Cette sincère confession nous livre la clé de son cœur, et l’on y lit à livre ouvert l’angoisse et le trouble d’une âme qui, pour donner le change à ses désirs, à ses aspirations intimes, a fiévreusement cherché tout ce que peuvent donner d’aliment à l’esprit les conversations de salon, les occupations littéraires, l’activité mondaine, et qui, ayant épuisé la saveur de ces joies limitées, arrivée à la fin et au dégoût des choses, découvre en soi un appétit d’aimer, de se donner, de se sacrifier, de souffrir.
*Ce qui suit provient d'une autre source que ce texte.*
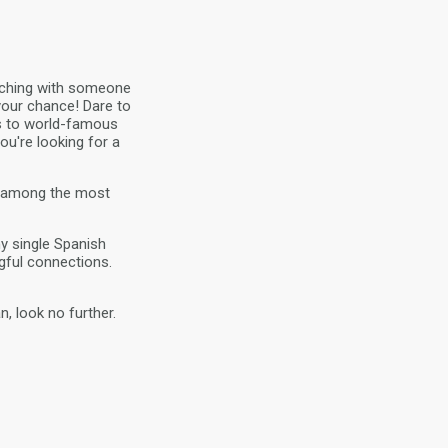
atching with someone
 your chance! Dare to
hes to world-famous
ou're looking for a
re among the most
ny single Spanish
gful connections.
, look no further.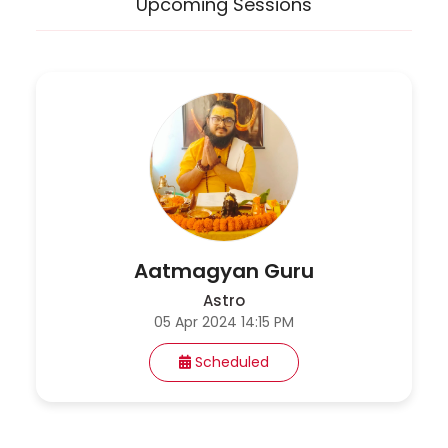
Upcoming Sessions
Aatmagyan Guru
Astro
05 Apr 2024 14:15 PM
Scheduled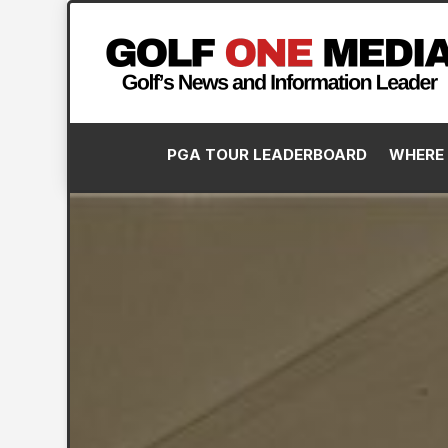
PGA TOUR LEADERBOARD
WHERE 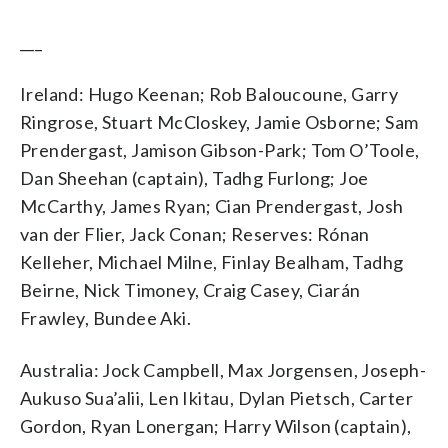
___
Ireland: Hugo Keenan; Rob Baloucoune, Garry
Ringrose, Stuart McCloskey, Jamie Osborne; Sam
Prendergast, Jamison Gibson-Park; Tom O’Toole,
Dan Sheehan (captain), Tadhg Furlong; Joe
McCarthy, James Ryan; Cian Prendergast, Josh
van der Flier, Jack Conan; Reserves: Rónan
Kelleher, Michael Milne, Finlay Bealham, Tadhg
Beirne, Nick Timoney, Craig Casey, Ciarán
Frawley, Bundee Aki.
Australia: Jock Campbell, Max Jorgensen, Joseph-
Aukuso Sua’alii, Len Ikitau, Dylan Pietsch, Carter
Gordon, Ryan Lonergan; Harry Wilson (captain),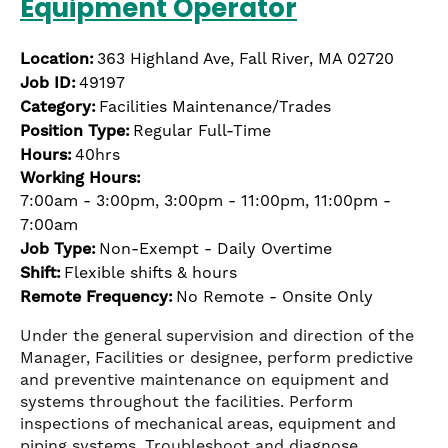
Equipment Operator
Location:
363 Highland Ave, Fall River, MA 02720
Job ID:
49197
Category:
Facilities Maintenance/Trades
Position Type:
Regular Full-Time
Hours:
40hrs
Working Hours:
7:00am - 3:00pm, 3:00pm - 11:00pm, 11:00pm -
7:00am
Job Type:
Non-Exempt - Daily Overtime
Shift:
Flexible shifts & hours
Remote Frequency:
No Remote - Onsite Only
Under the general supervision and direction of the
Manager, Facilities or designee, perform predictive
and preventive maintenance on equipment and
systems throughout the facilities. Perform
inspections of mechanical areas, equipment and
piping systems. Troubleshoot and diagnose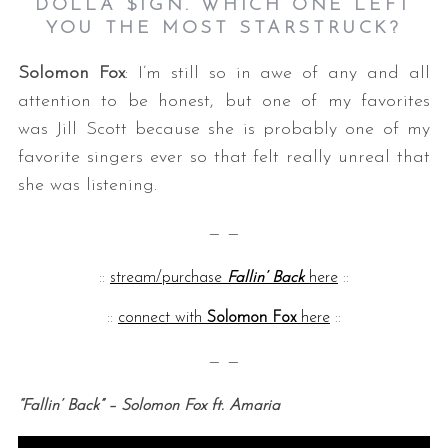
DOLLA $IGN. WHICH ONE LEFT
YOU THE MOST STARSTRUCK?
Solomon Fox
: I’m still so in awe of any and all
attention to be honest, but one of my favorites
was Jill Scott because she is probably one of my
favorite singers ever so that felt really unreal that
she was listening.
— —
::
stream/purchase
Fallin’ Back
here
::
::
connect with
Solomon Fox
here
::
— —
“Fallin’ Back” – Solomon Fox ft. Amaria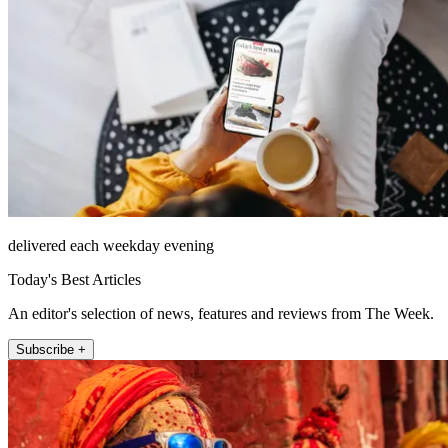
delivered each weekday evening
Today's Best Articles
An editor's selection of news, features and reviews from The Week.
Subscribe +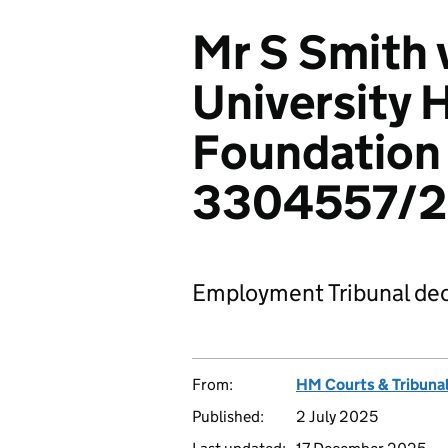
Mr S Smith
University 
Foundation 
3304557/
Employment Tribunal dec
From:
HM Courts & Tribunal
Published:
2 July 2025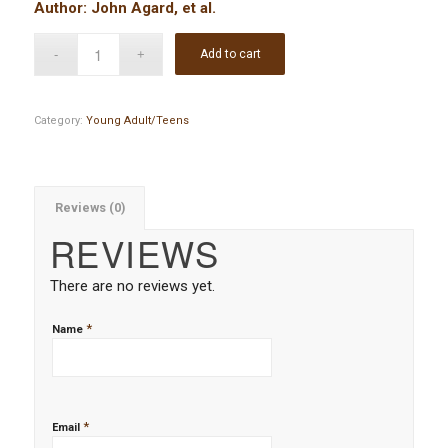
Author: John Agard, et al.
Add to cart
Category:
Young Adult/Teens
Reviews (0)
REVIEWS
There are no reviews yet.
*
Name
*
Email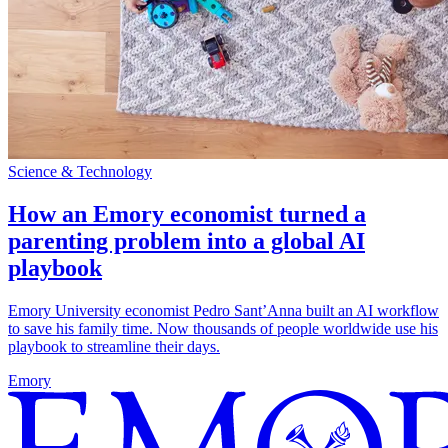
Science & Technology
How an Emory economist turned a
parenting problem into a global AI
playbook
Emory University economist Pedro Sant’Anna built an AI workflow
to save his family time. Now thousands of people worldwide use his
playbook to streamline their days.
Emory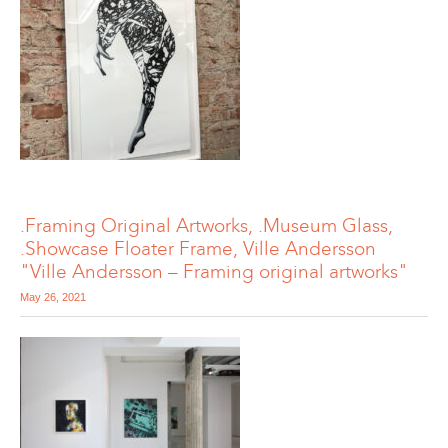
.Framing Original Artworks, .Museum Glass,
.Showcase Floater Frame, Ville Andersson
"Ville Andersson – Framing original artworks"
May 26, 2021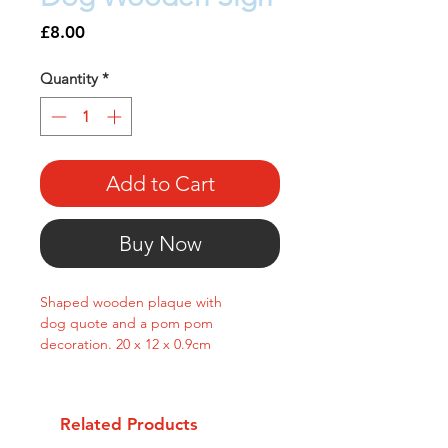
Price
£8.00
Quantity
*
Add to Cart
Buy Now
Shaped wooden plaque with
dog quote and a pom pom
decoration. 20 x 12 x 0.9cm
Related Products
En vain s’efforce-t-elle à jouir encore de ce qui est à portée de sa main, à se contenter, comme le sage, des médiocres plaisirs et des petits bonheurs, sa nature violente s’insurge contre sa raison et rejette avec des nausées cette nourriture insuffisante. Pour satisfaire à sa soif d’idéal, elle n’a pas, comme en d’autres temps, les doux élans de la piété et les ravissemens de la Foi. Sur ce point, elle est de son siècle : l’agenouillement au pied des autels n’apporte pas de réconfort à la défaillance de son être, et la prière ne réchauffe pas la glaciale atmosphère dont elle est comme enveloppée. Un seul remède, sent-elle confusément, pourrait la guérir de son mal, l’amour, tel qu’il lui apparaît dans les pages qu’elle dévore, l’amour avec ses transports impétueux, ses ivresses, ses folies, l’amour qui, pour les femmes de son espèce, est toute la religion aussi bien que toute la morale, et dont elle parlera bientôt avec le même accent qu’un dévot célébrant l’objet exclusif de son culte : « Ah ! que cet amour est grand ! Qu’il est sublime ! Je l’honore et je le respecte comme la vertu[1] ! »

Entre deux êtres si pareils, si bien préparés à s’entendre, un commerce suivi ne pouvait guère rester paisible et purement amical, et tout donne à penser qu’il n’en fut pas longtemps ainsi. Il semble néanmoins que la première heure du revoir n’ait pas trouvé leurs cœurs exactement à l’unisson. Peu avant de quitter Madrid, Mora, sur une phrase de Villa-Hermosa au sujet des belles dames qui l’attendent à Paris : « Je ne sais quelles peuvent être celles qui désirent tellement mon retour,

  1. Lettre du 14 janvier 1774, au comte de Crillon. — Lettres inédites publiées par M. Ch. Henry.